Some of these studies where mold contamination was investigated, along with other exposures, are summarized here. It should be kept in mind that because of their cross-sectional design and some other methodological issues (multiple concomitant exposures, possible bias in studies initiated following complaints), these studies cannot identify or demonstrate an independent association between an exposure such as mold and dampness, and a health outcome.

  • In the United States, a health questionnaire was administered to 53 office workers with more than three months' employment in a water-damaged building where Stachybotrys growth was found, and to 21 office workers with similar duties, working in other buildings. Blood samples were also collected from every participant for immunologic tests. Employees from the water-damaged building had a significantly higher prevalence of lower respiratory problems (76% vs. 43%; p<0.01), and eye symptoms such as burning, irritation and blurry vision (57% vs. 19%; p<0.01). There was no difference between the two groups with respect to total white blood cell counts, but the proportion of eosinophils was marginally higher among employees from the water-damaged building ( p=0.06) (Johanning et al. 1996).

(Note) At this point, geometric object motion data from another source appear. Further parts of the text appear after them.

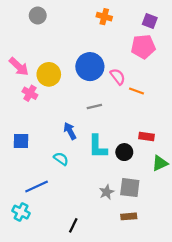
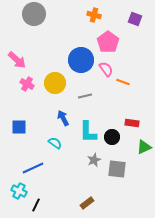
gray circle: (38, 16) -> (34, 14), size x1.5
pink pentagon: (143, 47) -> (108, 42), moved, turned -30
yellow circle: (49, 74) -> (55, 83), moved
gray star: (107, 192) -> (94, 160), moved
brown rectangle: (129, 216) -> (87, 203), moved, turned -32
black line: (73, 225) -> (36, 205), moved

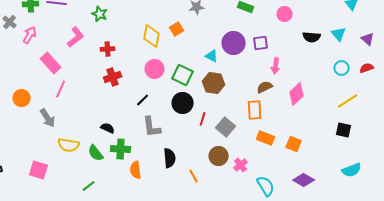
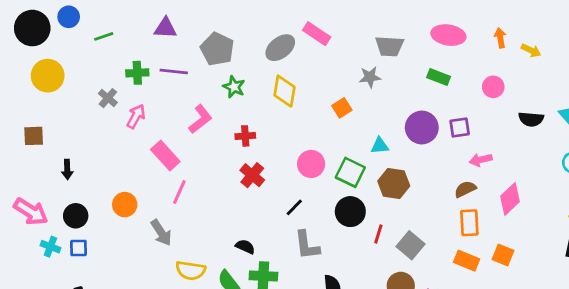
yellow diamond: (152, 36) -> (284, 91), moved
cyan triangle: (212, 56) -> (380, 146), moved, turned -32
pink arrow: (276, 66) -> (481, 160), turned 70
red cross: (113, 77) -> (252, 175), turned -30
orange rectangle: (255, 110) -> (469, 223), moved
orange square: (294, 144) -> (503, 255), moved

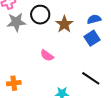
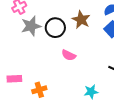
black circle: (40, 15) -> (55, 28), moved

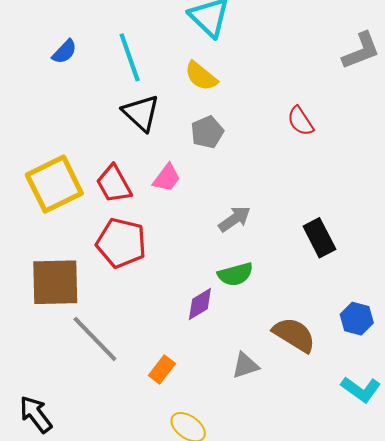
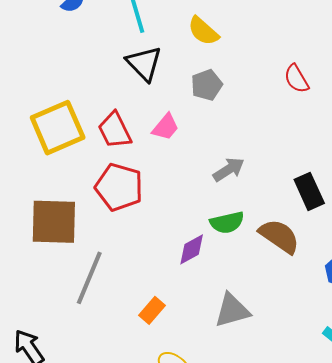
brown semicircle: (294, 335) -> (279, 236), moved
gray line: (95, 339) -> (89, 278), turned 64
gray triangle: (245, 365) -> (232, 310), size x1.4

  • In the United States, a health questionnaire was administered to workers employed in three buildings with severe water damage and contamination with Aspergillus versicolor and Stachybotrys chartarum, and to workers from two control buildings with no visible mold growth. In total, 197 people participated in that study. Workers from the water-damaged buildings had a higher risk of eye itching and watering (OR 2.49, 95% CI 1.02 to 6.27), stuffy or blocked nose (OR 4.48, 95% CI 1.93 to 10.68), runny nose (OR 3.06, 95% CI 1.16 to 8.53), dry throat (OR 3.74, 95% CI 1.42 to 10.42), lethargy (OR 10.62, 95% CI 4.50 to 22.10), difficult breathing (OR 13.47, 95% CI 1.90 to 72.83), and chest tightness (OR 10.41, 95% CI 1.46 to 62.83) (Hodgson et al. 1998).

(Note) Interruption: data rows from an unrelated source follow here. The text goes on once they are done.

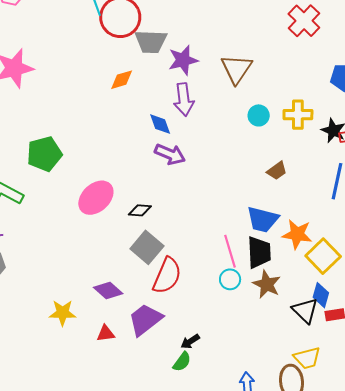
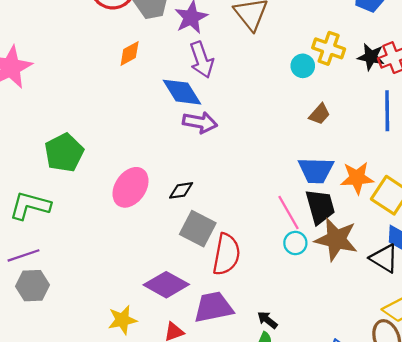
cyan circle: (259, 115) -> (303, 66), moved
yellow cross: (298, 115) -> (329, 48), turned 32
blue diamond: (160, 124) -> (182, 92), size x1.5
brown star: (267, 284) -> (336, 239), size x1.4
purple diamond: (108, 290) -> (166, 285), size x1.4
purple trapezoid: (145, 320) -> (214, 307), turned 39
black arrow: (190, 341) -> (267, 320), turned 84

  • In Finland, 397 children from a water-damaged, mold- contaminated school (thereafter referred to as "School E") were compared to 192 children from a control school where inspection revealed no mold contamination ("School C"). All participants were aged 7 to 12 years. Questionnaires were sent to parents of children from both schools before and after remediation in School E, and a physician reviewed diagnosis and antibiotic prescriptions in the children's medical records. Before remediation, children from School E had a higher risk of common cold (OR 1.51, 95% CI 1.04 to 2.20) and bronchitis (OR 2.76, 95% CI 1.11 to 6.81), but these differences disappeared after mold remediation in School E (Savilahti et al. 2000).

2.1.4 Cohort studies

In cohort studies, subjects classified according to their exposure are followed over time to determine the incidence of the disease of interest. To date, no cohort studies have been published on the association between residental mold exposure and asthma, although a published study has investigated the association between mold exposure at school and childhood asthma (see below). In addition, there is an ongoing cohort study in Prince Edward Island, Canada.

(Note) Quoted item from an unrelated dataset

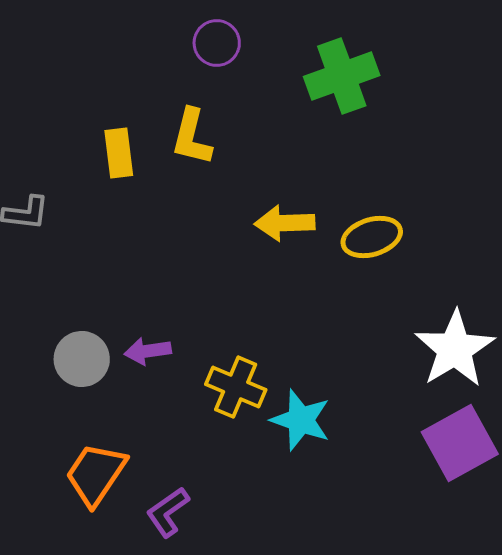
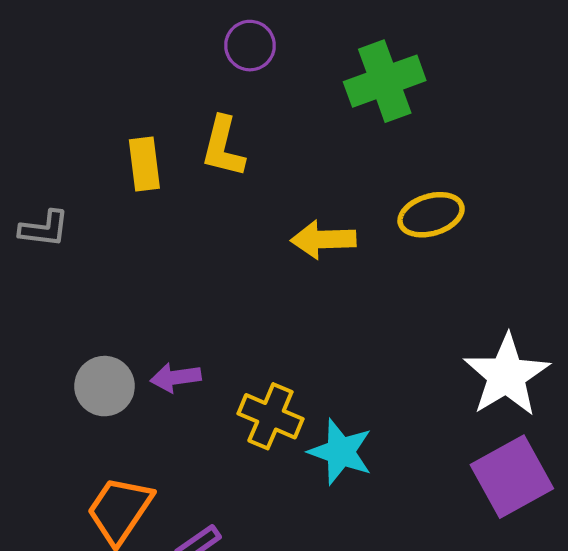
yellow ellipse: (372, 237) -> (431, 215), moved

In Sweden, a prospective study was carried out over four years; a total of 1,347 children was surveyed twice, in 1993 and in 1997. Their mean age in 1993 was 10.3 years. Participants were attending 39 different schools at the time of the first survey. Total mold concentrations were determined in 1993 and 1995 and ranged from 5 to 360 cells/m3 (arithmetic mean 26 cells/m3). After adjustment for sex, age, atopy in 1993, and smoking, the odds ratios for incident asthma (i.e. diagnosed during the follow-up period) per 10-fold increase in total mold levels in classrooms was 1.3 (95% CI 0.5 to 3.6). Among children who were not atopic in 1993, the odds ratio for incident asthma per 10- fold increase in mold levels, adjusted for sex, age and smoking, was 4.7 (95% CI 1.2 to 18.4) (Smedje and Norbäck 2001).